En una radicalización extrema de la prohibición veterotestamentaria de las
imágenes, él habla de la « nostalgia del totalmente Otro », que permanece
inaccesible: un grito del deseo dirigido a la historia universal. También
Adorno se ha ceñido decididamente a esta renuncia a toda imagen y, por
tanto, excluye también la « imagen » del Dios que ama.

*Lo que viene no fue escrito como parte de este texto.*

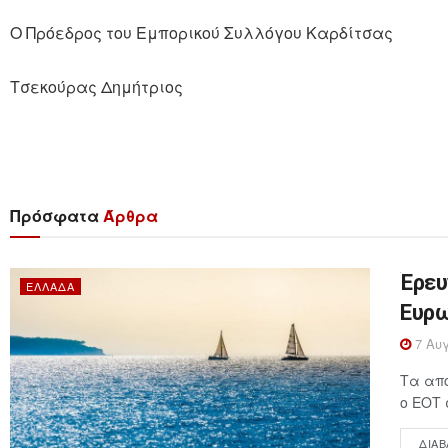
Ο Πρόεδρος του Εμπορικού Συλλόγου Καρδίτσας
Τσεκούρας Δημήτριος
Πρόσφατα
Άρθρα
Έρευ
ΕΛΛΆΔΑ
Ευρω
7 Αυγ
Τα απο
ο ΕΟΤ 
ΔΙΑΒ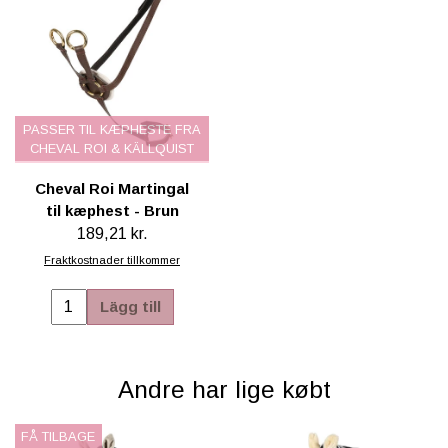
PASSER TIL KÆPHESTE FRA
CHEVAL ROI & KÄLLQUIST
Cheval Roi Martingal
til kæphest - Brun
189,21 kr.
Fraktkostnader tillkommer
Lägg till
Andre har lige købt
FÅ TILBAGE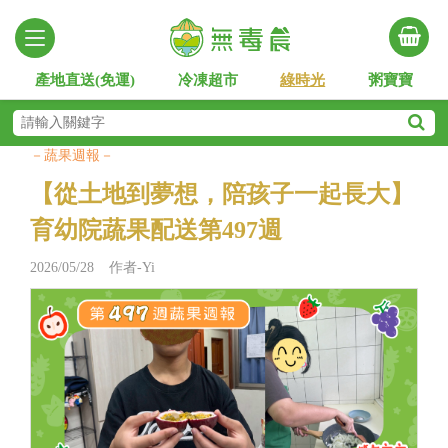
產地直送(免運)
冷凍超市
綠時光
粥寶寶
－蔬果週報－
【從土地到夢想，陪孩子一起長大】
育幼院蔬果配送第497週
2026/05/28 作者-Yi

No obstante, siempre
ha subrayado también esta dialéctica « negativa » y ha afirmado que la
justicia, una verdadera justicia, requeriría un mundo « en el cual no sólo
fuera suprimido el sufrimiento presente, sino también revocado lo que es
irrevocablemente pasado ».30 Pero esto significaría –expresado en símbolos
positivos y, por tanto, para él inapropiados– que no puede haber justicia
sin resurrección de los muertos. Pero una tal perspectiva comportaría « la
resurrección de la carne, algo que es totalmente ajeno al idealismo, al
reino del espíritu absoluto ».31
43. También el cristianismo puede y debe aprender siempre de nuevo de la
rigurosa renuncia a toda imagen, que es parte del primer mandamiento de Dios
(cf. Ex 20,4). La verdad de la teología negativa fue resaltada por el IV
Concilio de Letrán, el cual declaró explícitamente que, por grande que sea
la semejanza que aparece entre el Creador y la criatura, siempre es más
grande la desemejanza entre ellos.32 Para el creyente, no obstante, la
renuncia a toda imagen no puede llegar hasta el extremo de tener que
detenerse, como querrían Horkheimer y Adorno, en el « no » a ambas tesis, el
teísmo y el ateísmo. Dios mismo se ha dado una « imagen »: en el Cristo que
se ha hecho hombre. En Él, el Crucificado, se lleva al extremo la negación
de las falsas imágenes de Dios.
Ahora Dios revela su rostro precisamente en la figura del que sufre y
comparte la condición del hombre abandonado por Dios, tomándola consigo.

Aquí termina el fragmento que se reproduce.